Going back to the publisher adding a conversational chatbot to its Cooking or Home and Style sections, the application’s prompt engineering solution could involve several messages going back and forth between the publisher’s and OpenAI’s servers in order to assess the answers. We need to ensure that there are enough layers of oversight so that we don’t put users at risk, and verify that the information is reliable. These things are hard.

AdMonsters: This sounds like a case of, “Don’t try this at home, folks.”

KAH: It absolutely is. I can just imagine the Board of NEDA saying, “Oh, this is easy, let’s put two engineers on it and roll it out.” The thing is, it is easy to write something that works. The hard part is getting it to work correctly, reliably, and safely.

AdMonsters: Is the technology advanced enough so that publishers can roll out conversational AI without harming their readers or brand reputation?

KAH: Yes, language models and chatbots are a great way for publishers to add value to their subscribers, but they shouldn’t be fooled by the ease of getting something up and running quickly. The first step is to work with someone who understands the pitfalls, as well as the current state of the technology. I think the problems we’ve seen are the result of the market not quite understanding generative AI, or its tendency to hallucinate.
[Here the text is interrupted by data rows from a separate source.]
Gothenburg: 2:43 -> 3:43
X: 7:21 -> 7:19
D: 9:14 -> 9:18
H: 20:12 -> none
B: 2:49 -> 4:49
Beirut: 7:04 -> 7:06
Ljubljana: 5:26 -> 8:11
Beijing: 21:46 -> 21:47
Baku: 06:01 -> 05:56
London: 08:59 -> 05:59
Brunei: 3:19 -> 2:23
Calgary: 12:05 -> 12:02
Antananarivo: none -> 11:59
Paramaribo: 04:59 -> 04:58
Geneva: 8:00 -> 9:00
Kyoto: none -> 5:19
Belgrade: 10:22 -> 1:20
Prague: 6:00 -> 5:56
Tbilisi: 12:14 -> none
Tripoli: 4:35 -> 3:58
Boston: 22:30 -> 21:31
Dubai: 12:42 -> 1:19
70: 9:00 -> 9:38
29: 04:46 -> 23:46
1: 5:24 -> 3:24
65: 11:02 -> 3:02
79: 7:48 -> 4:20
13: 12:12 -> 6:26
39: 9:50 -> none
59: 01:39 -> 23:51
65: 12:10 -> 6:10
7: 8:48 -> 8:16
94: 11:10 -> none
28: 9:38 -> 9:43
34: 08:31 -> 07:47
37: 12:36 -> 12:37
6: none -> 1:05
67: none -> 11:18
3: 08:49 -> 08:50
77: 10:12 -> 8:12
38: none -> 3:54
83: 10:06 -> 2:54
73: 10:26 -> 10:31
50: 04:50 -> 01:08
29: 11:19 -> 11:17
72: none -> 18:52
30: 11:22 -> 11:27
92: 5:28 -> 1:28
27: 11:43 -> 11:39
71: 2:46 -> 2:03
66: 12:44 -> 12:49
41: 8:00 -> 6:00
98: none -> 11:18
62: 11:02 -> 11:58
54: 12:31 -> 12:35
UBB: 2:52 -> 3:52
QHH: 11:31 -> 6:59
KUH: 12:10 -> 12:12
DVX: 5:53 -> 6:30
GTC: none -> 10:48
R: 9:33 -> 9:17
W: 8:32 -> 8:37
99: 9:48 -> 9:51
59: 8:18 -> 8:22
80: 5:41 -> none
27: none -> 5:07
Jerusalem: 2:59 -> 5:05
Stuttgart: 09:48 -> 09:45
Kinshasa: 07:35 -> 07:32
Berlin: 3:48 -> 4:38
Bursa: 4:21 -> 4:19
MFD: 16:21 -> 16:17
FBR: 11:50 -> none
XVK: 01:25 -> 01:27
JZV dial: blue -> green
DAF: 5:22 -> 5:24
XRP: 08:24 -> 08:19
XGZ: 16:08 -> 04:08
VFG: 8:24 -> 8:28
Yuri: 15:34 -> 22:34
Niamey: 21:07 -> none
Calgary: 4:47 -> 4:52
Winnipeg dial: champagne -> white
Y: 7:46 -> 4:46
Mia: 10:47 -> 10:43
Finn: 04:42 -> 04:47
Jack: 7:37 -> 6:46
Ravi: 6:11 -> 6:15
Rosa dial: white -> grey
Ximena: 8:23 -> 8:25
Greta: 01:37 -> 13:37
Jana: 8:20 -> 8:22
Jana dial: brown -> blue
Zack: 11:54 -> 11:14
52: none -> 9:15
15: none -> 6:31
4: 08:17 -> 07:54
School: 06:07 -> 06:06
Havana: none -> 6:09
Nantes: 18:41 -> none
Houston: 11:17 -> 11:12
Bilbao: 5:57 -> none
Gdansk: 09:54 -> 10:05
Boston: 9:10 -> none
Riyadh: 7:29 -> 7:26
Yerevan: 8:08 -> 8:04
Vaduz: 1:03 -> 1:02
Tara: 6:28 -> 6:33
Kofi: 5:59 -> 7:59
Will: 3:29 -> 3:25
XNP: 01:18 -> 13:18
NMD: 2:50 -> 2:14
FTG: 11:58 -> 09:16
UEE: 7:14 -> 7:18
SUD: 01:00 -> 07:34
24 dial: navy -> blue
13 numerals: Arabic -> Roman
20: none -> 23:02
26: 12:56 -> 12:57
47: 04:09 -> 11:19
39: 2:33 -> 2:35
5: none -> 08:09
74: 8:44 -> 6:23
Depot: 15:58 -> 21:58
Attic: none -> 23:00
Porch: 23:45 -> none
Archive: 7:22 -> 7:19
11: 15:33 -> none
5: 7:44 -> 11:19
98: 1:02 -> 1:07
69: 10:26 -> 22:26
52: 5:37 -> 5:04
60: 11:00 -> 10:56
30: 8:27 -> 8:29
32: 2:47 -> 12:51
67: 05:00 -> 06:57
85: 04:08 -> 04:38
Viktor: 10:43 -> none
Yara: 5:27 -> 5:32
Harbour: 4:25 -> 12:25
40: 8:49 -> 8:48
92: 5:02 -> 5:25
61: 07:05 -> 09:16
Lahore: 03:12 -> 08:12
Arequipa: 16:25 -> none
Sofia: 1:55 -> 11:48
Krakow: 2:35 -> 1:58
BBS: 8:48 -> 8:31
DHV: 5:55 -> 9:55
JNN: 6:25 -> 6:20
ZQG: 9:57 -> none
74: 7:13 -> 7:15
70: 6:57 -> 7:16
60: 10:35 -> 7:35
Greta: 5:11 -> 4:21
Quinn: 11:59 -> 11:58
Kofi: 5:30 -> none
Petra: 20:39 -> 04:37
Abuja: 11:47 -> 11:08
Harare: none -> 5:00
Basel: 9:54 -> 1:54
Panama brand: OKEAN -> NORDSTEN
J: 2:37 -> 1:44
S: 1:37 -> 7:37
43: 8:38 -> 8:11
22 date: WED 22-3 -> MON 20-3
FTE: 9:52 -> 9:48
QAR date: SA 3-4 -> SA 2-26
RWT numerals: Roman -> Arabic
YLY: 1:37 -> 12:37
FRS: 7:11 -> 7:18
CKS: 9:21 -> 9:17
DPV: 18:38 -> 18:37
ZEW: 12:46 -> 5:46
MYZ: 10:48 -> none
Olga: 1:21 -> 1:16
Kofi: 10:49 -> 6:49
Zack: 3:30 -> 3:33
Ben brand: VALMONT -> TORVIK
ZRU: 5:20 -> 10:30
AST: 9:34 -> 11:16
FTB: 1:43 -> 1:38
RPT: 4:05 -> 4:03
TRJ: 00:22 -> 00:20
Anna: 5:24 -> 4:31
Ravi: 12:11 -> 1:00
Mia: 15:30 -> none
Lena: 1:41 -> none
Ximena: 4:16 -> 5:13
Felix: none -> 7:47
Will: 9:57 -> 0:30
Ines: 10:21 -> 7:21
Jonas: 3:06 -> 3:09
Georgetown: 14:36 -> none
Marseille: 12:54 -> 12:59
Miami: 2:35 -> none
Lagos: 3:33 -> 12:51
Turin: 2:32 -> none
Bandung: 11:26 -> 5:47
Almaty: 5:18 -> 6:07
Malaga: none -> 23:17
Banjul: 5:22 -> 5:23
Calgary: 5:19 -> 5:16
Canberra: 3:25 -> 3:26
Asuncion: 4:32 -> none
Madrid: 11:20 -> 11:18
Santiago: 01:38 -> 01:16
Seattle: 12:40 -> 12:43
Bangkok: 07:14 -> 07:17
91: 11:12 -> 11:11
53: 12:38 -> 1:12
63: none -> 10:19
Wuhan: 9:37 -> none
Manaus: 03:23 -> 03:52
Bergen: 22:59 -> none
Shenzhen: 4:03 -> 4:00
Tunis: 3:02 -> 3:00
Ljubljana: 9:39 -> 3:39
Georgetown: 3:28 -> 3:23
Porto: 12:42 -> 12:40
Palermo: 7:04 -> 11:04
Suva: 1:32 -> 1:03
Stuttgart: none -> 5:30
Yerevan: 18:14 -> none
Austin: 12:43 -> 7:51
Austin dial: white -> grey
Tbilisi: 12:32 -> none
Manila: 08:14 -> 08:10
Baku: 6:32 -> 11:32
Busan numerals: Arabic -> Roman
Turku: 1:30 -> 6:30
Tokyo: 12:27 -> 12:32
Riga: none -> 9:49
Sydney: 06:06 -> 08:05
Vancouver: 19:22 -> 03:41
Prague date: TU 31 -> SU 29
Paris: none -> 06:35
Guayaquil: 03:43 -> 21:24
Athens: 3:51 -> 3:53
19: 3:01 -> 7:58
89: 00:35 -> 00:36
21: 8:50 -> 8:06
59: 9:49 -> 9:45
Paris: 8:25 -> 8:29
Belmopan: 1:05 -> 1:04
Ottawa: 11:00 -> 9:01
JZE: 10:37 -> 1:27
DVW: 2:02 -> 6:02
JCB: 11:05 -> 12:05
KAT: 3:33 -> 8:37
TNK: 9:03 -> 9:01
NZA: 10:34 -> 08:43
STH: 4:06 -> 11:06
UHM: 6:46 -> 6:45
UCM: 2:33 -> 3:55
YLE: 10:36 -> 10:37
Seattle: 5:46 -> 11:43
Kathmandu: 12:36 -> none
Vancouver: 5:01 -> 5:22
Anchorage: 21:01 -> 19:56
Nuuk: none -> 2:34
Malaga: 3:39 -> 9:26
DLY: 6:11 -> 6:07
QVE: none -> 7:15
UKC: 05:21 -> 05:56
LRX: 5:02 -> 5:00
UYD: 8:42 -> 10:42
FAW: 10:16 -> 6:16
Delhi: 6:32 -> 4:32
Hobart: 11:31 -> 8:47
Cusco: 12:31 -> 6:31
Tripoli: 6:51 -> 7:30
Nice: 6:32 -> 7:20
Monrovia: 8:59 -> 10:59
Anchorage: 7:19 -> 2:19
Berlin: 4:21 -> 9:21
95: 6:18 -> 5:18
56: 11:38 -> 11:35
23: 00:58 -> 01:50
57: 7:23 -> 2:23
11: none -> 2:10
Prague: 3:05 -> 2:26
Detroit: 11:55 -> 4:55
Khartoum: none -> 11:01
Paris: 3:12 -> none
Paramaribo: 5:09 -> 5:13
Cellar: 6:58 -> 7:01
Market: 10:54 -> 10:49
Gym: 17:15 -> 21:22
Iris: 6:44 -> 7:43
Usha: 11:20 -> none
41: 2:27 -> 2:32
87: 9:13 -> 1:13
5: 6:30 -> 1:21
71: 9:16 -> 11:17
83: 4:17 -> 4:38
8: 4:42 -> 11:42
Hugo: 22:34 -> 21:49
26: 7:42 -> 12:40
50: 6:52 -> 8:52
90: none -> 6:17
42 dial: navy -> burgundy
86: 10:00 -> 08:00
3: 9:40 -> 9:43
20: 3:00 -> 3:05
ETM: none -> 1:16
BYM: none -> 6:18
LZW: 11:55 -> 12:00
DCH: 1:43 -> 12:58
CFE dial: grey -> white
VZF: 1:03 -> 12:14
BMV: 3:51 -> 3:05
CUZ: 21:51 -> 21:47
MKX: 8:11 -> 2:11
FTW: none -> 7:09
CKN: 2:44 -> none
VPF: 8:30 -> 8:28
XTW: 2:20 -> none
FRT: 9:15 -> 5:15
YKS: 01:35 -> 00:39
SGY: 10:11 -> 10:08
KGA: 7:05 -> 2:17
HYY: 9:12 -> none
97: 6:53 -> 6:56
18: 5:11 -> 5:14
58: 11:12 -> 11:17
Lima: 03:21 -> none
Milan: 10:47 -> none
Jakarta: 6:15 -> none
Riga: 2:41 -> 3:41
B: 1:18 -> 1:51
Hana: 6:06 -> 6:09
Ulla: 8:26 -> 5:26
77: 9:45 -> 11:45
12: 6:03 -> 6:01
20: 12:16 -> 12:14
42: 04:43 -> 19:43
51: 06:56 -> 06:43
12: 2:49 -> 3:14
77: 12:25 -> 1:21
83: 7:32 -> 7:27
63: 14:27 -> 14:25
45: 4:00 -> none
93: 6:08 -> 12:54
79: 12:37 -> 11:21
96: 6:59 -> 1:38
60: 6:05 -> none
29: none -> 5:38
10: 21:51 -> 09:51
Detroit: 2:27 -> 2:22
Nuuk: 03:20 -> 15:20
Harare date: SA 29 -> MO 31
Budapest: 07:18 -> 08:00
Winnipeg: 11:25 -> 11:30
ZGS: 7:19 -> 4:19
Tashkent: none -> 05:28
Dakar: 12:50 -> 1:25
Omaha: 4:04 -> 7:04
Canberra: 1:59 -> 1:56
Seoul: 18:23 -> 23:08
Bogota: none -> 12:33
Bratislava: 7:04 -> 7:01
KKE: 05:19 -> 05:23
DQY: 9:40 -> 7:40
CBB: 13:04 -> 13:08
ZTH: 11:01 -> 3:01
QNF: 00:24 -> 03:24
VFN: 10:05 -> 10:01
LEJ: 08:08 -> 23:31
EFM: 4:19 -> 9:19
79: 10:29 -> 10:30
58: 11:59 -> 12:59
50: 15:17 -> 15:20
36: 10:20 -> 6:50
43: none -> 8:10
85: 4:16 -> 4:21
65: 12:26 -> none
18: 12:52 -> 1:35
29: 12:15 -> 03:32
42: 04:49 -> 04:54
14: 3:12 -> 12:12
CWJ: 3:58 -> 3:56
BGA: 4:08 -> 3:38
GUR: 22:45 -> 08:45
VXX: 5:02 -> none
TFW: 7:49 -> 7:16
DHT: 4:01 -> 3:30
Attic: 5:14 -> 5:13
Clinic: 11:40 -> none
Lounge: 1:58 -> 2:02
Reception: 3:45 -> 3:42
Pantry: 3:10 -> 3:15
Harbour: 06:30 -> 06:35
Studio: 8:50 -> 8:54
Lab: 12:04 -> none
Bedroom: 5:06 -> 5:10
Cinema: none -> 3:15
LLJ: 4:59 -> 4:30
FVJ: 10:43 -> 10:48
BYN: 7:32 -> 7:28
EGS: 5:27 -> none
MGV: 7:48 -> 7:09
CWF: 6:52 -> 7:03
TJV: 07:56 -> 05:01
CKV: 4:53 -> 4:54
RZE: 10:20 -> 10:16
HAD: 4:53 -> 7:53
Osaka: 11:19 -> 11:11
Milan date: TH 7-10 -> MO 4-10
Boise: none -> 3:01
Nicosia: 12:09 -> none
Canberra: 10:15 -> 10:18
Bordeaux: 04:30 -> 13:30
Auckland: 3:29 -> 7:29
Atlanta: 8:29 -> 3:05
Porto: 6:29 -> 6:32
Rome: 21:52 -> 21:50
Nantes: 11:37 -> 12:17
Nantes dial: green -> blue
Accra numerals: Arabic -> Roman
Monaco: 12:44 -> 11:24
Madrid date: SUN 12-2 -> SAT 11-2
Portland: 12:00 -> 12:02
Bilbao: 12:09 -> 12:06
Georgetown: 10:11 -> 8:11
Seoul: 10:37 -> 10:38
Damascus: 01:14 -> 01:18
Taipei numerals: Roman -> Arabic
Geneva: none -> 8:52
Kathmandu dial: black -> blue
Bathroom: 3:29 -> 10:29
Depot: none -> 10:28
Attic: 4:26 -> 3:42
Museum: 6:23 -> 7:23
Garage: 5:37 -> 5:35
I also think it’s important for the non-technical people at publishers to understand what the technology is and isn’t capable of. Right now there’s a lot of bluster about AI ending the world, but that isn’t realistic. In fact, emphasizing concerns like that can distract from the real dangers with the present state of the technology, such as those we’ve seen with Tessa the bad health advisor, and similar failed attempts.

Generative AI is here to stay, and it will be used in both beneficial and harmful ways. Given that, we all have a responsibility to learn how to use it well so that it can provide accurate and reliable information in order to improve people’s lives.

###

Kyle Alan Hale, a software architect at Rightpoint, brings over a decade of experience in generative AI and mobile software development, with a focus on user wellbeing. He holds an advanced degree in Philosophy of Mind from GSU, specializing in neuroscience and consciousness. Currently, he’s expanding his expertise at UGA, studying Computational Linguistics with a focus on Large Language Models (LLMs).